10 Reasons Why Seniors Lose Their Appetite

loss of appetite

Many older adults struggle during mealtimes or simply refuse to eat because they no longer have an appetite. The problem is that in order to stay healthy and active, seniors need to be consuming a sufficient number of nutritious calories every day.

The first step is to figure out why they may not be eating, or if they have a health condition that is affecting their appetite. It may be wise to check with their doctor to rule out serious health conditions such as Parkinson’s, Alzheimer’s, cancer, thyroid disorders, or mouth/throat problems. Also check on medication side effects like dry mouth or a metallic taste, which can change how food or water tastes.

Besides possible health conditions, a lack of appetite could also be due to other reasons such as a lack of exercise or dehydration. Regular activity boosts appetite, so seniors may need to work at building up an appetite before they eat. Age-related changes or medications can lead to dehydration, especially if the older person isn’t taking enough fluids.

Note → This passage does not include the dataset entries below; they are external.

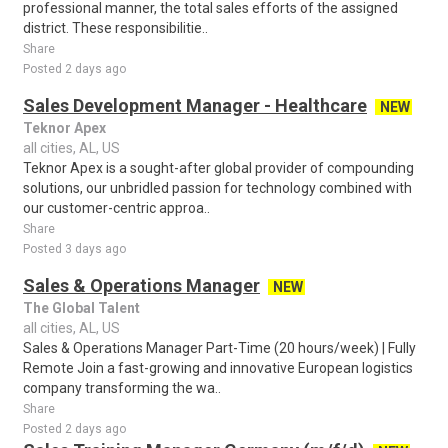
professional manner, the total sales efforts of the assigned
district. These responsibilitie..
Share
Posted 2 days ago
Sales Development Manager - Healthcare
NEW
Teknor Apex
all cities, AL, US
Teknor Apex is a sought-after global provider of compounding
solutions, our unbridled passion for technology combined with
our customer-centric approa..
Share
Posted 3 days ago
Sales & Operations Manager
NEW
The Global Talent
all cities, AL, US
Sales & Operations Manager Part-Time (20 hours/week) | Fully
Remote Join a fast-growing and innovative European logistics
company transforming the wa..
Share
Posted 2 days ago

Other possible contributing causes include the following:

  • A lack of routine where the body has no idea when regular meals or snacks should be consumed.
  • Inability to prepare meals in the case of seniors who still live independently and find kitchen work too difficult.
  • Loss of taste due to aging taste buds which are now less able to detect flavors, causing food to seem bland and unappetizing.
  • Difficulty chewing, swallowing, or eating independently, often due to normal wear and tear, dental problems, medications, recent surgery, stroke, dementia, Parkinson’s, or multiple sclerosis.
  • Sensitivity to smells that can make them feel nauseated around food.
  • Depression or loneliness, which can cause loss of appetite and which often intensifies around mealtime due to the pain of eating alone.
  • Loss of control by being dependent on others for everything, including food choices.
  • Association of unpleasantness, such as when seniors experience frequent arguments about what or how they eat so they learn to dread mealtimes.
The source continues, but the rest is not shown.